Se levantó procurando no despertar al menor y se dirigió al pequeño escritorio que Yugi tenía frente a la ventana. Afuera se podía observar la luna brillante, no había ni una sola luz en los edificios y casas cercanos, así que el cielo y sus astros eran los protagonistas. Aún podía recordar las noches en las que miraba la luna por el tragaluz en la habitación de Yugi en la tienda de juegos del abuelo, cuando la blanca luz lo bañaba y lo sumía en una melancolía que no podía explicar.
Y de vez en cuando su compañero se despertaba durante las noches y preguntaba...
—¿Faraón? ¿Qué pasa? ¿Está todo bien?— el chico se talló los ojos.
El mayor volteó —Todo está bien, Yugi, despreocúpate— le respondió, aunque nada estaba bien dentro de sí mismo.
—¿En qué piensas?
Atem regresó la mirada hacia la ventana. Antes solía salir del rompecabezas pensando que tal vez encontraría respuestas a su melancolía. No sabía qué parte de sus recuerdos era la que le causaba dicha angustia y sentía que necesitaba averiguarlo.
—No estoy pensando en nada, vuelve a dormir, no es bueno desvelarse.
Aquellas noches en las que el rompecabezas era frustrante y tedioso, cuando deambulaba por los peligrosos pasillos de su mente en los que más de una vez estuvo a punto de morir. A veces el faraón se sentía claustrofóbico y se hundía solitariamente en un sufrimiento que no podía explicar porque simplemente no lo recordaba.
—Pero tú también te estás desvelando, ven a dormir— rogó el menor.
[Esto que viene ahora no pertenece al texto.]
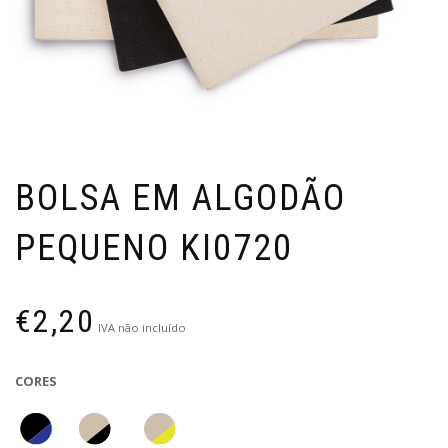
BOLSA EM ALGODÃO
PEQUENO KI0720
€
2,20
IVA não incluído
CORES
Sintió cómo si una pieza encajara la primera vez que miró a los ojos a Seto Kaiba, cuando logró discernir que al joven castaño también le faltaba algo.
—Iré en un momento.
Algo importante, algo que a él también le faltaba, algo que necesitó y seguía necesitando aún después de cinco mil años de incertidumbre.
—Bueno... ¿Seguro que estás bien?— preguntó el pequeño Yugi preocupado por su amigo.
Y la respuesta había llegado junto a sus memorias, una parte de sí mismo que mantenía en secreto de todos, incluso de Yugi ¿Por qué?
—Estoy bien— respondió como siempre, como todos los días, como era costumbre.
—Está bien, pero no te desveles demasido ¿Ok?— dicho esto, Yugi se arropó de nuevo y volvió a dormir.
El faraón sonrió cansadamente. Pronto regresó a él el calor del desierto, no obstante, dicho calor no era nada comparado con el tacto de su sacerdote cuando este se dejaba caer sobre sus piernas, antes de que toda la catástrofe sucediera y en la soledad del salón del trono.
"Siempre voy a ser suyo, mi faraón..." dijo el sacerdote Seto jurando lealtad eterna.
"No digas tonterías, en algún momento ya no lo serás, cuando finalmente tu alma deje este mundo" respondió Atem acariciando los cabellos del muchacho.
"No, cuando yo muera y mi alma viaje por el limbo destinada a reencarnar en el cuerpo de otra persona, voy a buscarle, haré lo que sea necesario con tal de estar de nuevo a su lado, aún si termino deteriorándome en mi búsqueda" juró Seto sobre las piernas de su señor.
"Seto, mi vida en el mundo mortal es efímera, la tuya por otro lado, será larga, vivirás muchas vidas y aprenderás mucho, no me busques pues en algún momento tú y yo nos veremos de nuevo, aún si Ra colapsa sobre la arena del desierto y se seca el Nilo, no se puede romper lo predestinado, yo estaré esperando pacientemente tu llegada en el paraíso, así que no me busques, no podría soportar verte desfallecer por mí"
"Mi señor, le ruego me comprenda" exclamó el sacerdote levantando la mirada, pronto se incorporó para poder alcanzar el rostro inmaculado de Atem y sostenerlo entre sus manos "Dejaría a Ra colapsar y permitiría que se seque el Nilo, aún si Seth destruye su pueblo, dicho sufrimiento no sería comparable al que sentiría si usted me faltara"
El faraón se inclinó y topó su frente a la de su sacerdote y se mantuvo en silencio. Tomó la mano del mayor, sabía que no había palabras en el idioma egipcio que le hiciera cambiar de opinión.
"Que suceda lo que Ra quiera y esperemos que a ambos nos favorezca"
Mientras miraba las estrellas, Atem se preguntó si Kaiba recordaría a la mañana siguiente, la visita que le había hecho esa noche.